Since most strings don't contain supplementary-plane characters, supporting UTF-32 wouldn't really help: If most Python strings were converted to UTF-32 upon ICU4X API boundary, they might as well be converted to UTF-8 unless there are indices returned.

Indices are relevant to the segmenter. In that case, it might actually help Python to convert to UTF-32 and then segment that.

Other than that, the case where avoiding conversion to UTF-8 might make sense is the collator, which performs a lot of string reading without modification. However, to have the collator operate without having to create (converted) copies of the Python string data, there'd need to be 6 methods:

  1. Compare potentially-ill-formed UTF-32 and potentially-ill-formed UTF-32.
  2. Compare UCS-2 and UCS-2.
  3. Compare Latin 1 and Latin 1.
  4. Compare potentially-ill-formed UTF-32 and UCS-2.
  5. Compare potentially-ill-formed UTF-32 and Latin 1.
  6. Compare UCS-2 and Latin 1.

The remaining of the nine cases are mirror cases of the last three, so no point in generating code for those separately.
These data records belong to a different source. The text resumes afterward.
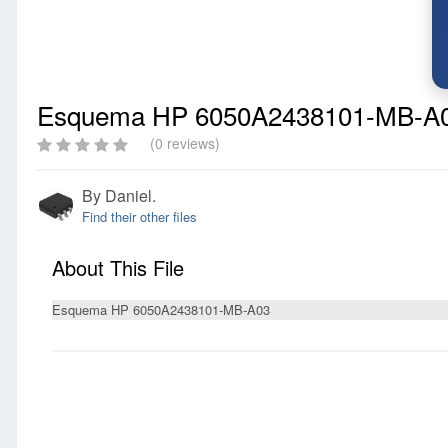
Esquema HP 6050A2438101-MB-A
(0 reviews)
By
Daniel.
Find their other files
About This File
Esquema HP 6050A2438101-MB-A03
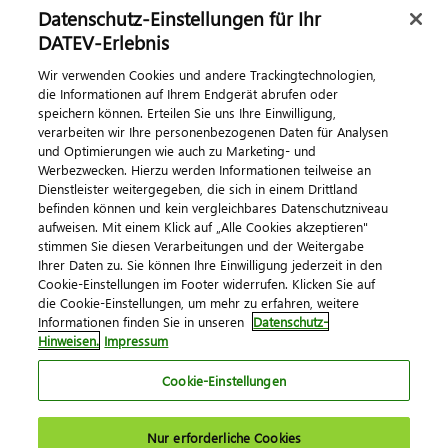
Datenschutz-Einstellungen für Ihr
DATEV-Erlebnis
Kontaktieren Sie uns
Wir verwenden Cookies und andere Trackingtechnologien,
die Informationen auf Ihrem Endgerät abrufen oder
speichern können. Erteilen Sie uns Ihre Einwilligung,
verarbeiten wir Ihre personenbezogenen Daten für Analysen
und Optimierungen wie auch zu Marketing- und
Werbezwecken. Hierzu werden Informationen teilweise an
Dienstleister weitergegeben, die sich in einem Drittland
befinden können und kein vergleichbares Datenschutzniveau
aufweisen. Mit einem Klick auf „Alle Cookies akzeptieren"
Impressum
Datenschutz
AGB
Kontakt
stimmen Sie diesen Verarbeitungen und der Weitergabe
Cookie-Einstellungen
Ihrer Daten zu. Sie können Ihre Einwilligung jederzeit in den
© 2026 DATEV eG
Cookie-Einstellungen im Footer widerrufen. Klicken Sie auf
die Cookie-Einstellungen, um mehr zu erfahren, weitere
Informationen finden Sie in unseren
Datenschutz-
Hinweisen.
Impressum
Cookie-Einstellungen
Nur erforderliche Cookies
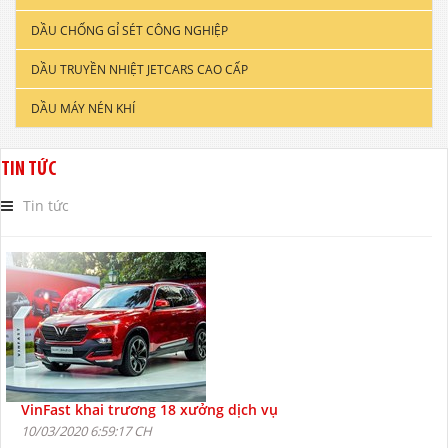
DẦU CHỐNG GỈ SÉT CÔNG NGHIỆP
DẦU ĐỘNG CƠ XE TẢI & TÀU THUYỀN
DẦU TRUYỀN NHIỆT JETCARS CAO CẤP
DẦU NHỚT CÔNG NGHIỆP
DẦU MÁY NÉN KHÍ
DẦU CẮT GỌT KIM LOẠI
DẦU NHỚT THỦY LỰC CAO CẤP
TIN TỨC
DẦU NHỚT HỘP SỐ
Tin tức
VinFast khai trương 18 xưởng dịch vụ
10/03/2020 6:59:17 CH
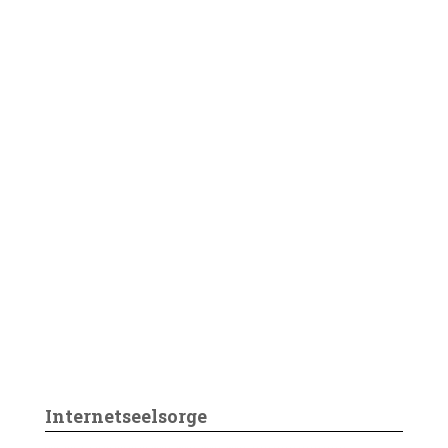
Internetseelsorge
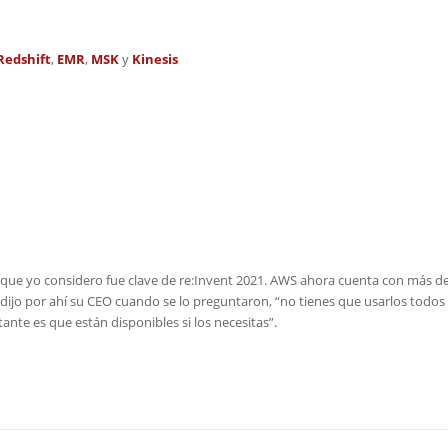
Redshift
,
EMR
,
MSK
y
Kinesis
que yo considero fue clave de re:Invent 2021. AWS ahora cuenta con más d
dijo por ahí su CEO cuando se lo preguntaron, “no tienes que usarlos todos
nte es que están disponibles si los necesitas”.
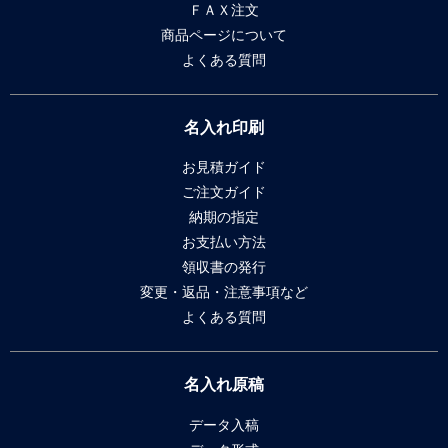
ＦＡＸ注文
商品ページについて
よくある質問
名入れ印刷
お見積ガイド
ご注文ガイド
納期の指定
お支払い方法
領収書の発行
変更・返品・注意事項など
よくある質問
名入れ原稿
データ入稿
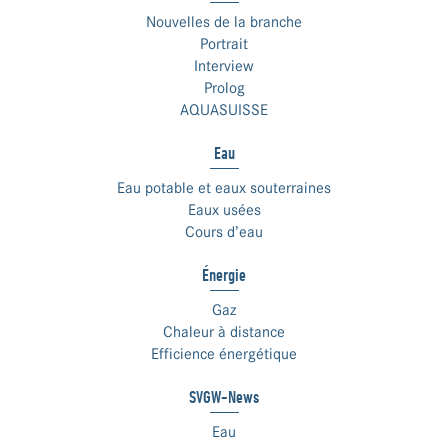
Nouvelles de la branche
Portrait
Interview
Prolog
AQUASUISSE
Eau
Eau potable et eaux souterraines
Eaux usées
Cours d’eau
Énergie
Gaz
Chaleur à distance
Efficience énergétique
SVGW-News
Eau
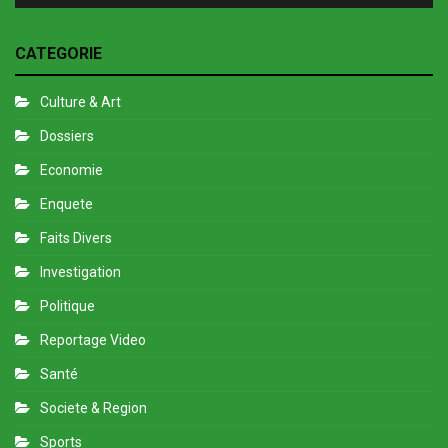
CATEGORIE
Culture & Art
Dossiers
Economie
Enquete
Faits Divers
Investigation
Politique
Reportage Video
Santé
Societe & Region
Sports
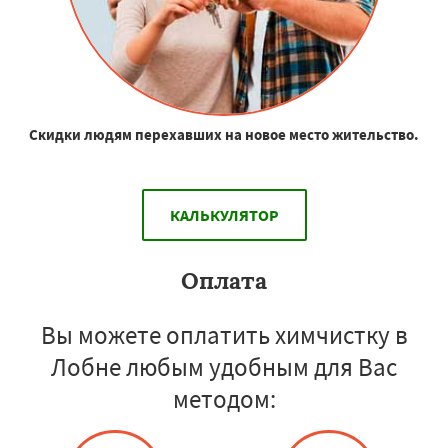
Скидки людям перехавших на новое место жительство.
КАЛЬКУЛЯТОР
Оплата
Вы можете оплатить химчистку в
Лобне любым удобным для Вас
методом:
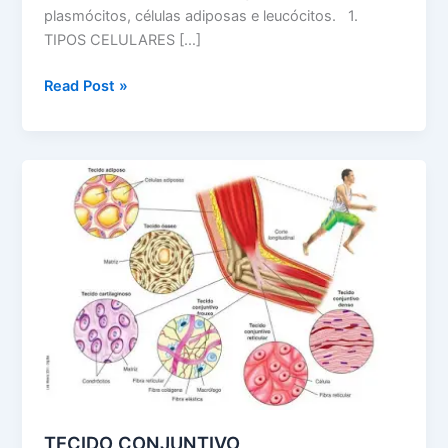
plasmócitos, células adiposas e leucócitos. 1.
TIPOS CELULARES […]
CÉLULAS
Read Post »
DO
TECIDO
CONJUNTIVO
TECIDO CONJUNTIVO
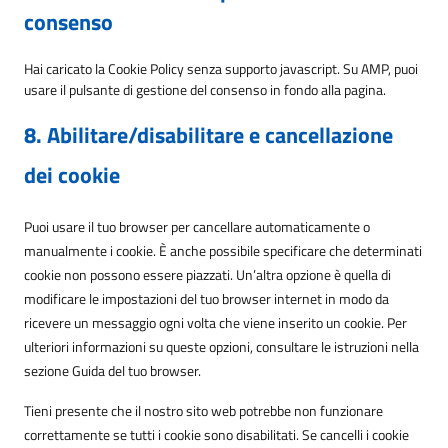
consenso
Hai caricato la Cookie Policy senza supporto javascript. Su AMP, puoi
usare il pulsante di gestione del consenso in fondo alla pagina.
8. Abilitare/disabilitare e cancellazione
dei cookie
Puoi usare il tuo browser per cancellare automaticamente o
manualmente i cookie. È anche possibile specificare che determinati
cookie non possono essere piazzati. Un’altra opzione è quella di
modificare le impostazioni del tuo browser internet in modo da
ricevere un messaggio ogni volta che viene inserito un cookie. Per
ulteriori informazioni su queste opzioni, consultare le istruzioni nella
sezione Guida del tuo browser.
Tieni presente che il nostro sito web potrebbe non funzionare
correttamente se tutti i cookie sono disabilitati. Se cancelli i cookie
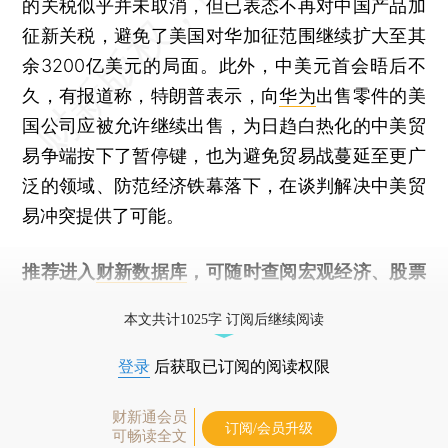
的关税似乎并未取消，但已表态不再对中国产品加
征新关税，避免了美国对华加征范围继续扩大至其
余3200亿美元的局面。此外，中美元首会晤后不
久，有报道称，特朗普表示，向
华为
出售零件的美
国公司应被允许继续出售，为日趋白热化的中美贸
易争端按下了暂停键，也为避免贸易战蔓延至更广
泛的领域、防范经济铁幕落下，在谈判解决中美贸
易冲突提供了可能。
推荐进入
财新数据库
，可随时查阅宏观经济、股票
债券、公司人物，财经数据尽在掌握。
本文共计1025字 订阅后继续阅读
登录
后获取已订阅的阅读权限
财新通会员
订阅/会员升级
可畅读全文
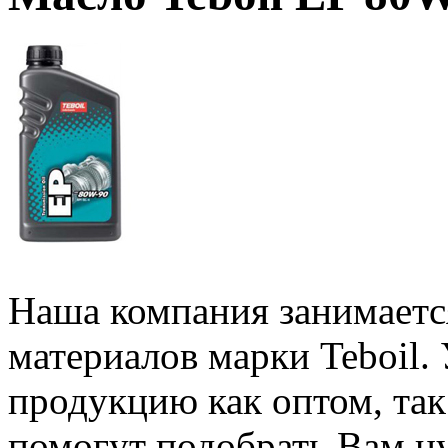
Наша компания занимаетс
материалов марки Teboil.
продукцию как оптом, та
помогут подобрать Вам н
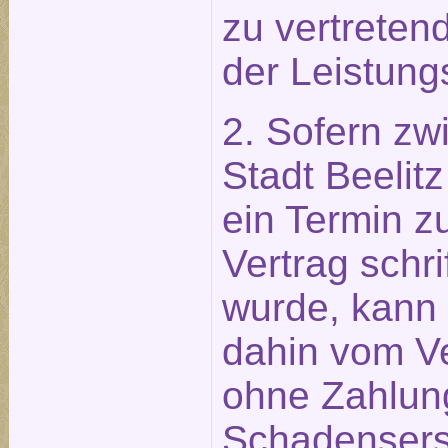
zu vertreten
der Leistung
2. Sofern zw
Stadt Beeli
ein Termin z
Vertrag schri
wurde, kann 
dahin vom Ve
ohne Zahlun
Schadensers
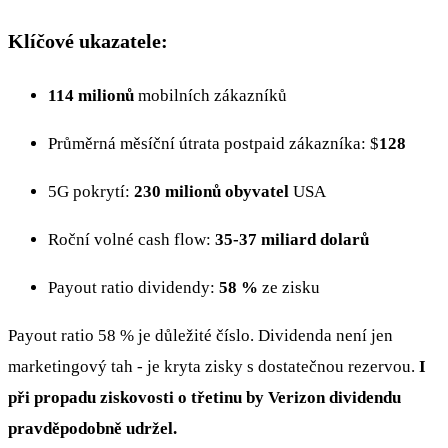
Klíčové ukazatele:
114 milionů
mobilních zákazníků
Průměrná měsíční útrata postpaid zákazníka: $
128
5G pokrytí:
230 milionů obyvatel
USA
Roční volné cash flow:
35-37 miliard dolarů
Payout ratio dividendy:
58 %
ze zisku
Payout ratio 58 % je důležité číslo. Dividenda není jen
marketingový tah - je kryta zisky s dostatečnou rezervou.
I
při propadu ziskovosti o třetinu by Verizon dividendu
pravděpodobně udržel.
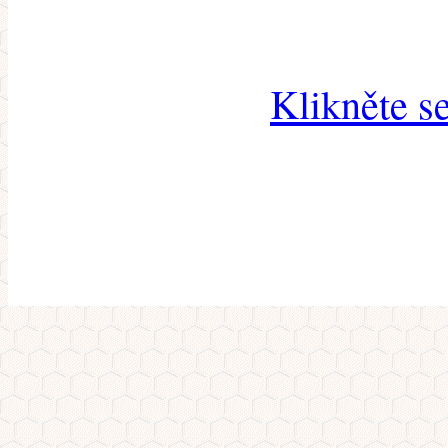
Klikněte s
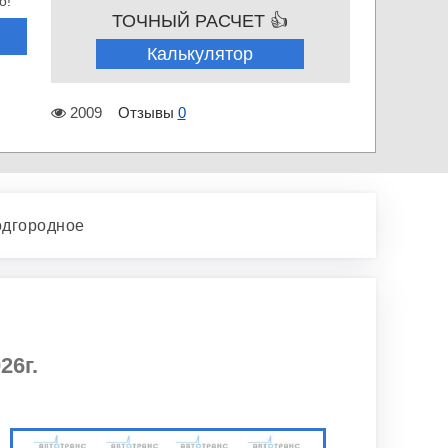
о!
ТОЧНЫЙ РАСЧЕТ 👍
Калькулятор
2009
Отзывы
0
одгородное
26г.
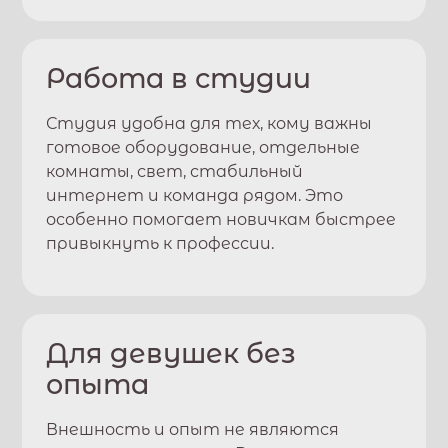
Работа в студии
Студия удобна для тех, кому важны
готовое оборудование, отдельные
комнаты, свет, стабильный
интернет и команда рядом. Это
особенно помогает новичкам быстрее
привыкнуть к профессии.
Для девушек без
опыта
Внешность и опыт не являются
Note that a surrogate pair in a Python string has the semantics of a surrogate and another surrogate. The result does not have supplementary-plane semantics. I haven't checked if surrogates promote to 32-bit code units or if the 16-bit-code-unit representation can have surrogates that don't have UTF-16 semantics. That is, it's unclear to me if item 2 can reuse the UTF-16 to UTF-16 comparison specialization.

Note that the raw Python data representation is available via PyO3 "on non-Py_LIMITED_API and little-endian only".

If someone really cares, it would make sense to benchmark the collator with these 6 variants (out-of-repo) vs. converting to UTF-8 and then using the &str-to-&str comparison.